O que é uma botnet? Como as podemos evitar?

As botnets são redes de equipamentos ligados à Internet e que foram comprometidos por agentes maliciosos (hackers ou “rogue states”). Quem cria (os “botmasters”) e gere (através de sistemas C&C: Command and Control) estas redes usa-as para actividades criminosas que vão desde a disseminação de Spam, ataques de Phishing ou para invadir ou derrubar redes informáticas ou alvos críticos em países soberanos.

A palavra “botnet” advém do cruzamento das palavras “robot” e “network” e é através da criação destas redes que os agentes maliciosos conseguem escalar as suas actividades com a multiplicação dos pontos a partir de onde desencadeiam os seus ataques. Um destes “botmasters” pode assim controlar a sua rede atavés de comandos remotos e, em algumas circunstâncias, pode mesmo arrendar a rede a agentes terceiros, recolhendo com isso benefícios financeiros. Os equipamentos que integram a “botnet” são conhecidos como “zombies” ou “bots”.

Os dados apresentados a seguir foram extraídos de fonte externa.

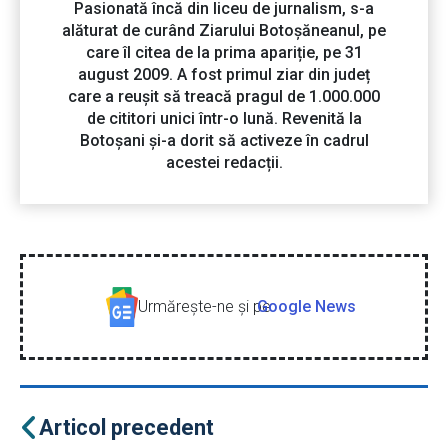
Pasionată încă din liceu de jurnalism, s-a
alăturat de curând Ziarului Botoșăneanul, pe
care îl citea de la prima apariție, pe 31
august 2009. A fost primul ziar din județ
care a reușit să treacă pragul de 1.000.000
de cititori unici într-o lună. Revenită la
Botoșani și-a dorit să activeze în cadrul
acestei redacții.
Urmăreşte-ne şi pe
Google News
Articol precedent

Como é que se constrói uma botnet?
1. Numa primeira fase os hackers exploram uma dada vulnerabilidade para exporem os equipamentos visados a malware. Os métodos preferidos são a exploração de vulnerabilidades em software ou firmware, ou a entrega de conteúdos maliciosos por mail outras formas de mensagens electrónicas.
2. Depois exploram as vulnerabilidades identificadas para infectarem os equipamentos visados com malware.
3. De seguida activam os equipamentos e começam as suas actividades através da tomada de controlo dos equipamentos. Nesta fase muitas botnets arrancam com milhares ou dezenas de milhar de computadores.

Um computador que faça parte de uma botnet deixa ao “zombie master” a capacidade de ler e escrever no seu sistema, de colher dados do utilizador, de enviar e receber ficheiros enquanto monitoriza toda a sua actividade e serve de motor de busca de vulnerabilidades dos outros computadores que se encontram na rede local ou numa lista designada de alvos na Internet.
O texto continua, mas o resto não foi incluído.